Abstract

Ions are ubiquitous in biological systems. Metal ions contribute to biological function as counter ions, as triggers to cellular response, and as catalytic cofactors. They play structural roles and are part of the catalytic active site of metalloenzymes. NH4+ ions provide a source of nitrogen for amino acid synthesis in plants and bacteria and help maintaining the acid-base balance in mammals. The cationic side chains of amino acids Lys and Arg contribute to the stability of proteins and protein-DNA complexes through cation–π interactions with the π electrons of aromatic amino acids.
Developing molecular models for ion-protein interactions is required to investigate and understand the various biological functions of ions and to complement and interpret experimental data. In this regard, the aims of this thesis are to: 1- Investigate the selectivity of alkali ions toward N, O, and S-containing ligands (a step toward understanding protein selectivity to metal ions). 2- Optimize new semiempirical quantum mechanical models for calcium and magnesium metalloproteins. 3- Study the strength and directionality of cation–π interactions involving inorganic and organic cations interacting with model compounds of aromatic amino acid side chains in both gas phase and aqueous solution. 4- Investigate the selectivity and binding affinity of AmtB and RhCG ammonium transport proteins toward various ions and study the function of amino acids that line the transport pathway of these proteins.
Proteins bind metal ions through N, O, and S atoms from the side chains of the amino acids His, Asp, Glu, Ser, Tyr, Asn, Gln, Cys, and Met and from main chain carbonyl and amino groups. NH3, H2O, and H2S are used as minimal models for N, O, and S ligands to investigate the selectivity of alkali metal ions. Polarizable potential models for NH3 and H2S that accurately reproduce the experimental properties of the pure and aqueous liquids are developed. The models are used, together with a previously developed model for water, to study the solvation structures and solvation free energies of the ions in the pure liquids and to investigate the selectivity of alkali ions toward the three ligands. The models yield solvation structures and solvation free energies in good agreement with experiments and show a selectivity of alkali ions toward the three ligands that follows the order H2O > NH3 > H2S.

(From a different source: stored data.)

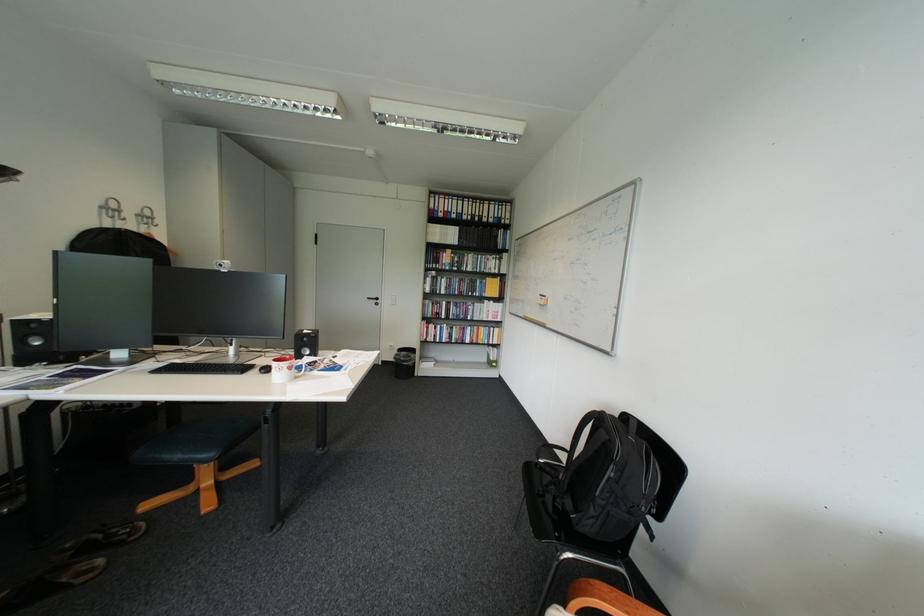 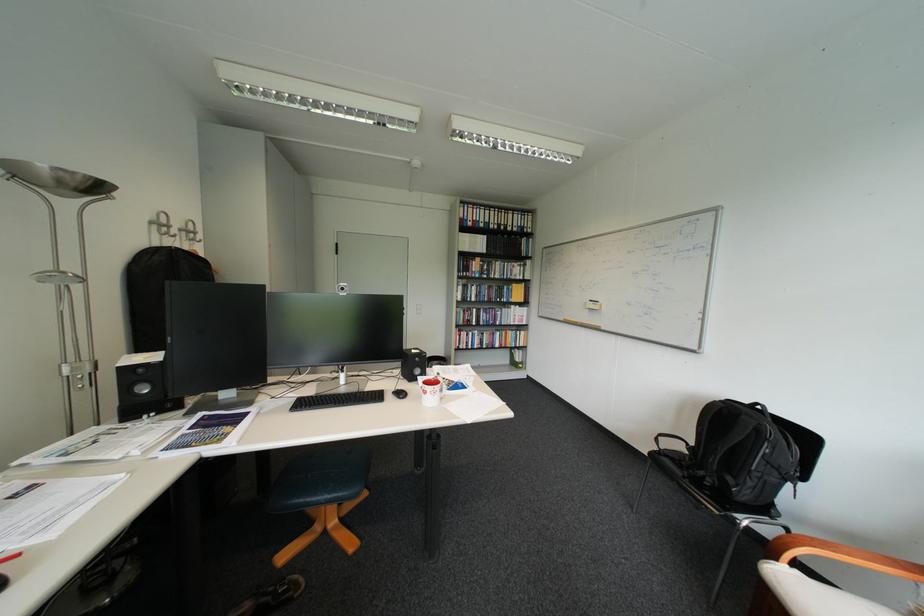 Find the pixel in the second image that matches point (124, 211) in the first image.

(173, 225) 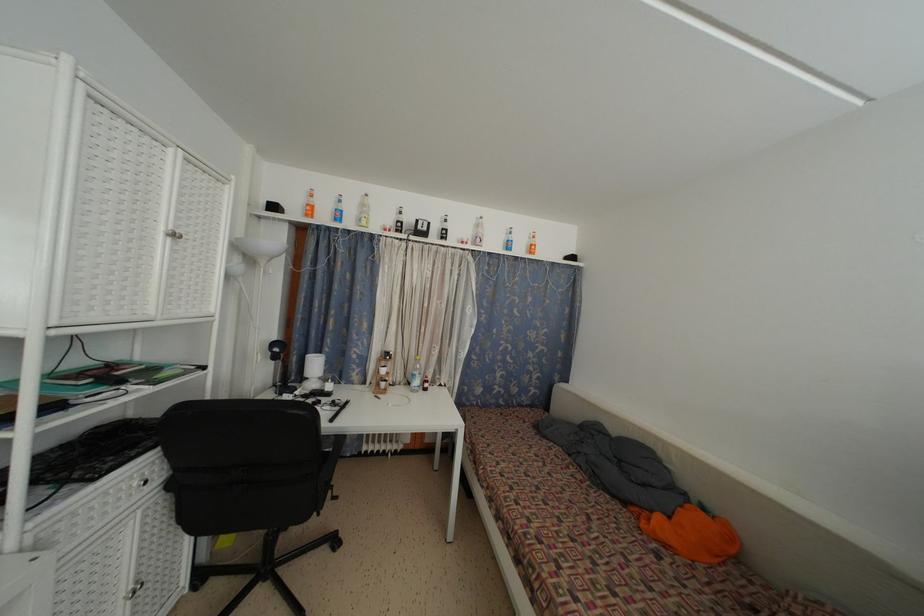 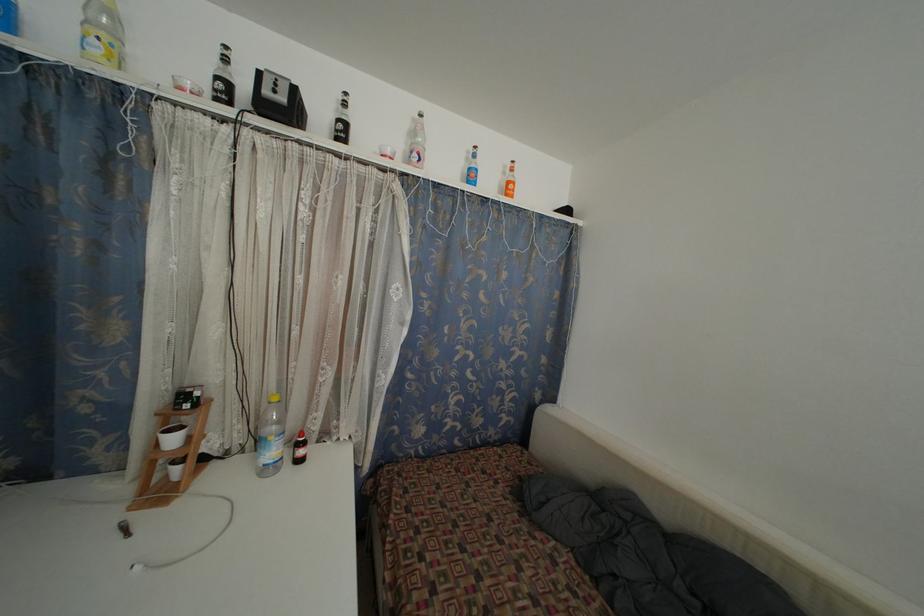 Find the pixel in the second image that matches (387,377) in the first image.

(176, 446) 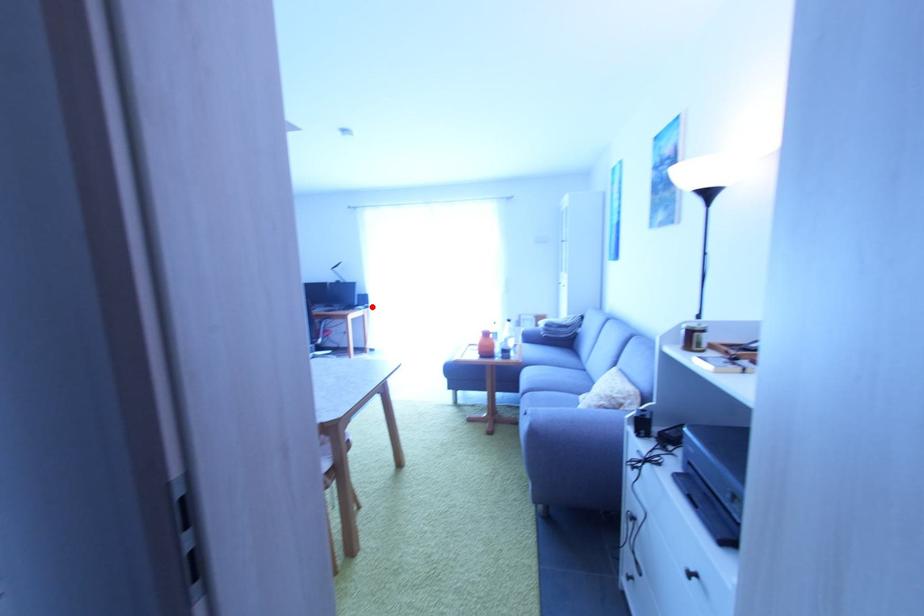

Magnesium and Calcium are two of the most bioavailable metals and are known to play roles in signal transduction and in muscular contraction and are cofactors in many enzymes. Semiempirical models are optimized for the two metals based on the ab initio structures and binding energies of complexes formed between Mg2+ and Ca2+ with ligands that model binding groups in biological and chemical systems. Optimized models are tested on the ab initio properties of ~170 ion-ligand binary and ion-water-ligand ternary complexes. Optimized models of Mg underestimate the binding energies of S-containing complexes but give structures and binding energies of other complexes in agreement with ab initio data. Models for Ca reproduce the ab initio properties of all complexes, including S complexes.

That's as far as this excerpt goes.